The code name for the twenty third release of OpenStack. Wallabies are native to Australia, which at the start of this naming period was experiencing unprecedented wild fires.

Watcher

Code name for the Infrastructure Optimization service.

weight

Used by Object Storage devices to determine which storage devices are suitable for the job. Devices are weighted by size.

weighted cost

The sum of each cost used when deciding where to start a new VM instance in Compute.

weighting

A Compute process that determines the suitability of the VM instances for a job for a particular host. For example, not enough RAM on the host, too many CPUs on the host, and so on.

worker

A daemon that listens to a queue and carries out tasks in response to messages. For example, the cinder-volume worker manages volume creation and deletion on storage arrays.

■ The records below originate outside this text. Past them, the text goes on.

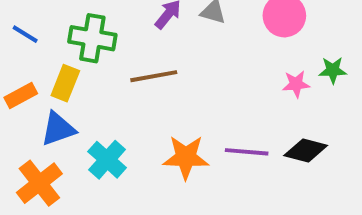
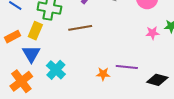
blue triangle: (58, 129) -> (31, 54), turned -42
black diamond: (306, 151) -> (157, 80), moved
orange star: (186, 157) -> (103, 74), moved, size x0.6

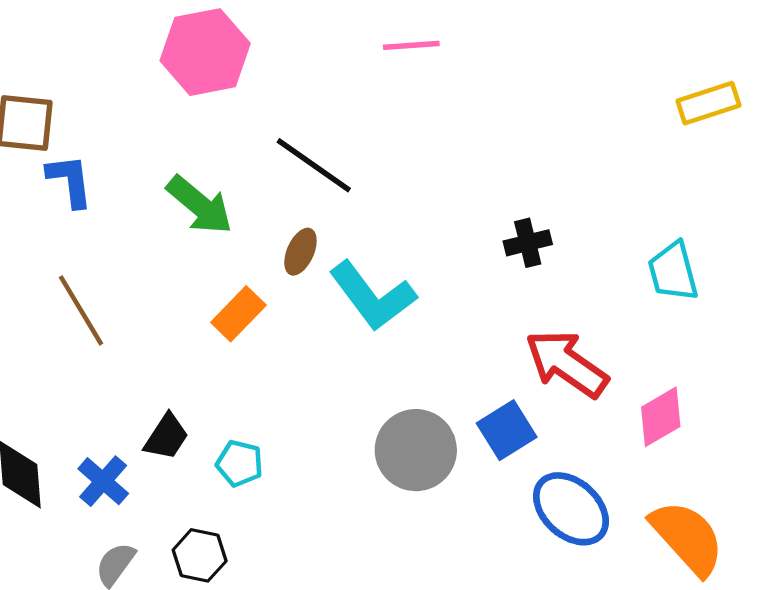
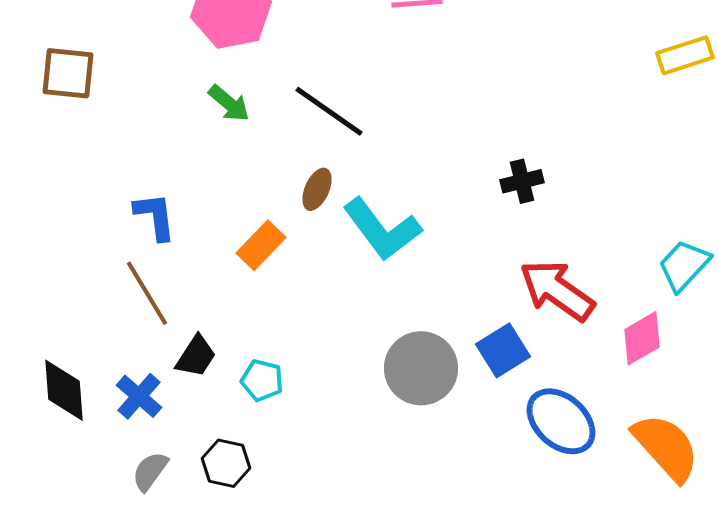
blue L-shape: (70, 181) -> (155, 216), moved
green arrow: (200, 205) -> (229, 103), moved, size x0.7
cyan trapezoid: (673, 272) -> (684, 265), moved, turned 58
brown line: (81, 310) -> (147, 293), moved

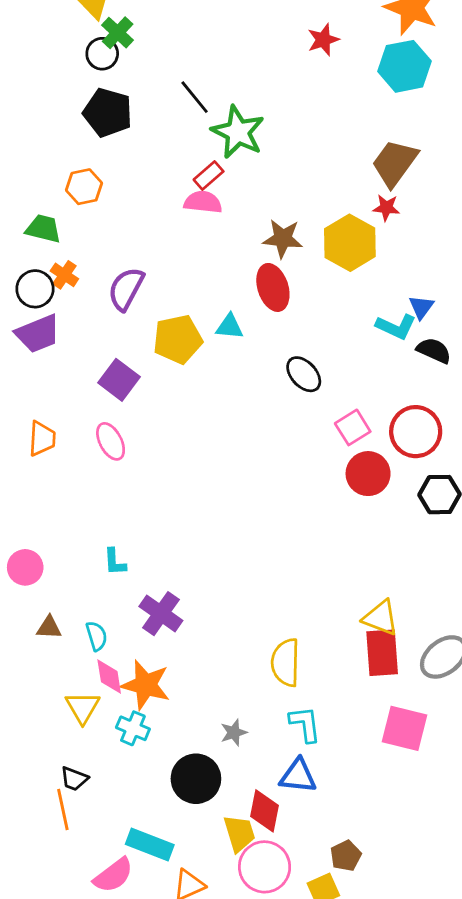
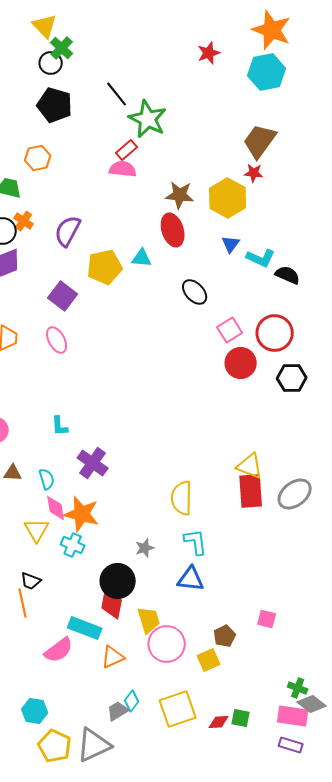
blue triangle: (421, 307) -> (231, 244), moved
pink square: (404, 728) -> (267, 619), moved, size x0.6
red diamond: (265, 811) -> (112, 604), moved

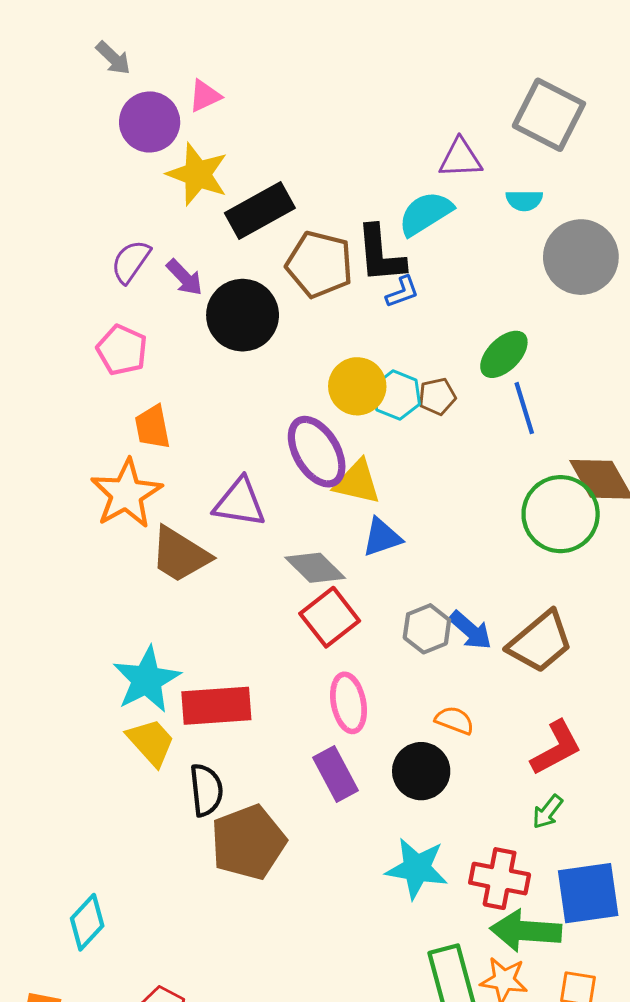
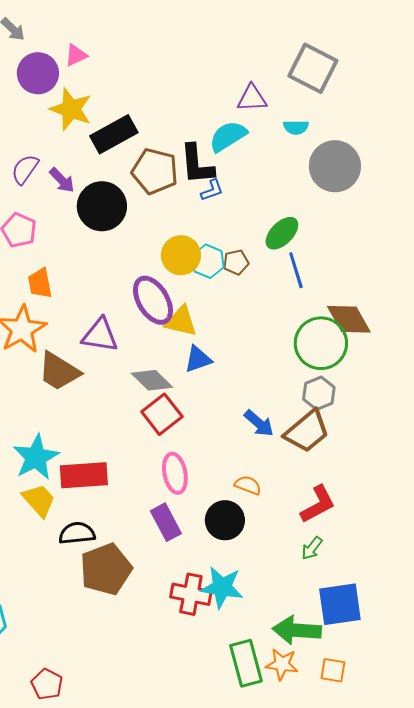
gray hexagon: (427, 629) -> (319, 393), moved
black semicircle: (206, 790) -> (77, 533), turned -90
red cross: (500, 879) -> (191, 594), moved

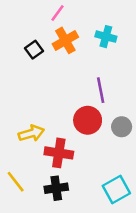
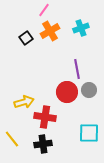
cyan cross: (106, 37) -> (81, 28), turned -35
gray circle: (122, 127) -> (89, 90), moved
cyan square: (116, 190) -> (89, 133), moved, turned 30

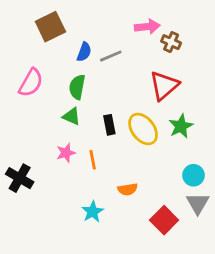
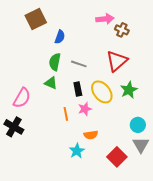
gray line: (111, 56) -> (79, 64), moved, turned 42
pink semicircle: (31, 83) -> (22, 98), moved
pink star: (66, 153) -> (85, 109), moved
cyan star: (93, 212) -> (77, 151), moved

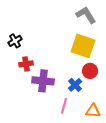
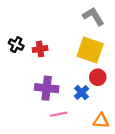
black cross: (15, 41) -> (16, 45), turned -32
red cross: (26, 64) -> (40, 49), moved
pink line: (64, 106) -> (59, 114), moved, turned 63

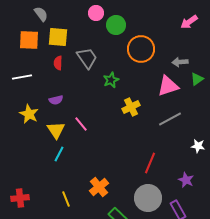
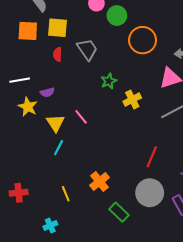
white line: (22, 77) -> (20, 80), moved
green star: (111, 80) -> (109, 81), moved
purple semicircle: (56, 100) -> (47, 92), moved

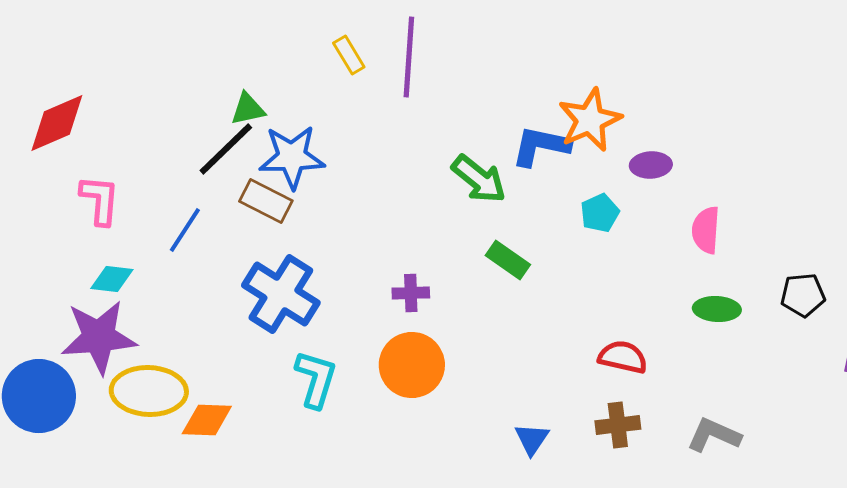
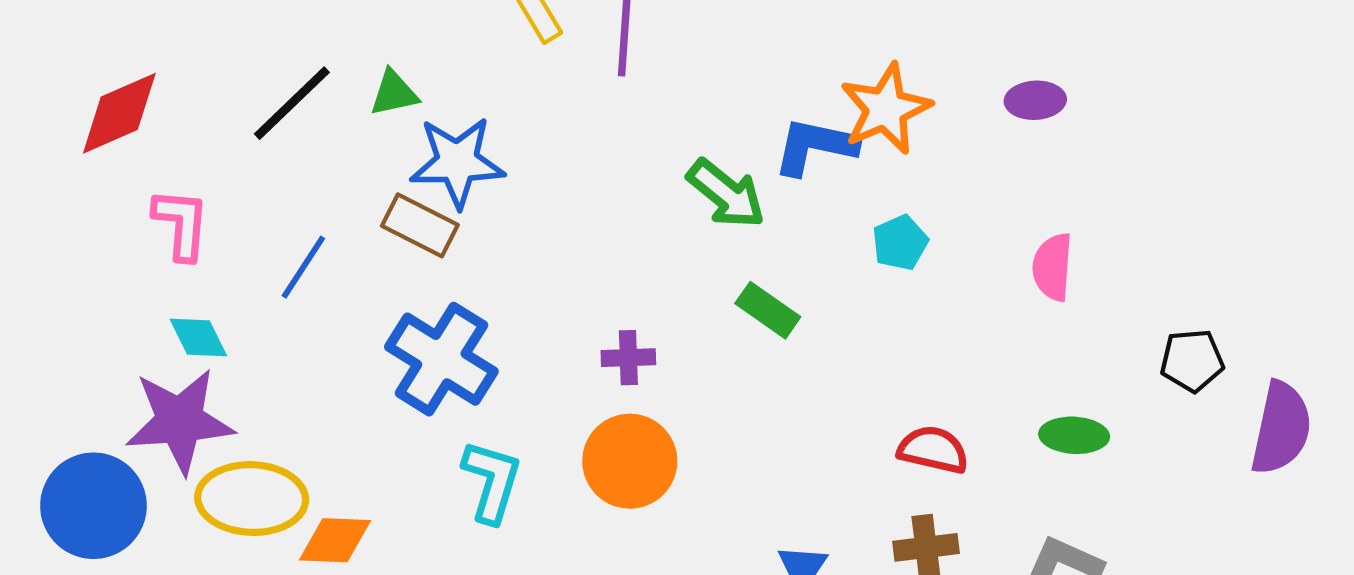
black line: (226, 149) -> (292, 103), moved
purple ellipse: (651, 165) -> (1035, 100), moved
cyan diamond: (112, 279) -> (198, 338), turned 57
green ellipse: (717, 309) -> (1074, 435), moved

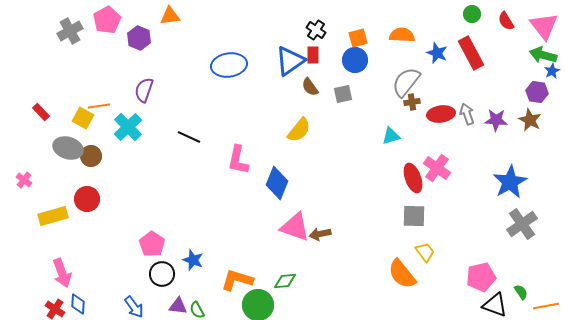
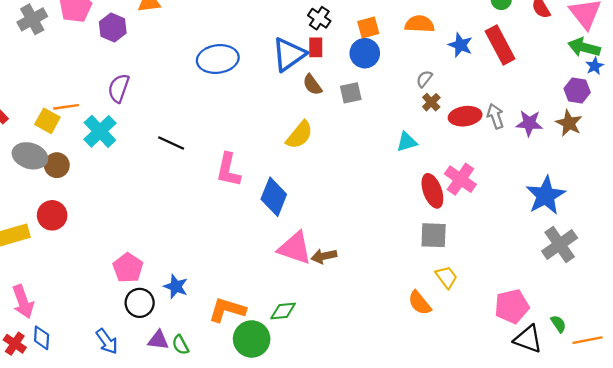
gray semicircle: (406, 82) -> (424, 79), size x0.5
brown cross: (412, 102) -> (431, 102), turned -35
orange semicircle: (402, 274) -> (420, 303), size x0.7

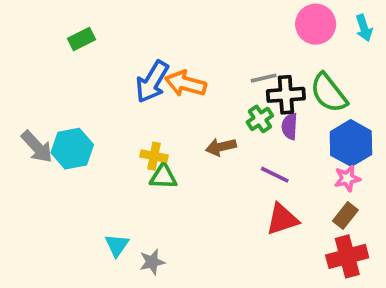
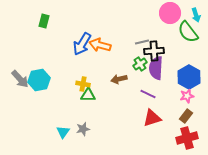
green rectangle: (82, 39) -> (44, 21), turned -48
green semicircle: (329, 93) -> (188, 32), moved
purple semicircle: (290, 126) -> (156, 68), size x1.6
gray star: (152, 262) -> (83, 129), moved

Workflow service (mistral)

The OpenStack service that provides a simple YAML-based language to write workflows (tasks and transition rules) and a service that allows to upload them, modify, run them at scale and in a highly available manner, manage and monitor workflow execution state and state of individual tasks.

X

X.509

X.509 is the most widely used standard for defining digital certificates. It is a data structure that contains the subject (entity) identifiable information such as its name along with its public key. The certificate can contain a few other attributes as well depending upon the version. The most recent and standard version of X.509 is v3.

Xen

Xen is a hypervisor using a microkernel design, providing services that allow multiple computer operating systems to execute on the same computer hardware concurrently.

Xen API

The Xen administrative API, which is supported by Compute.

Xen Cloud Platform (XCP)

An OpenStack-supported hypervisor.

Xen Storage Manager Volume Driver

A Block Storage volume plug-in that enables communication with the Xen Storage Manager API.

Xena

The code name for the twenty fourth release of OpenStack. The release is named after a fictional warrior princess.

XenServer

An OpenStack-supported hypervisor.

XFS

High-performance 64-bit file system created by Silicon Graphics. Excels in parallel I/O operations and data consistency.

Y

Yoga

The code name for the twenty fifth release of OpenStack. The release is named after a philosophical school with mental and physical practices from India.

Z

zaqar

Codename for the Message service.

Zed

The code name for the twenty sixth release of OpenStack. The release is named after the pronunciation of the letter Z.

ZeroMQ

Message queue software supported by OpenStack. An alternative to RabbitMQ. Also spelled 0MQ.

Zuul

Zuul is an open source CI/CD platform specializing in gating changes across multiple systems and applications before landing a single patch.

Zuul is used for OpenStack development to ensure that only tested code gets merged.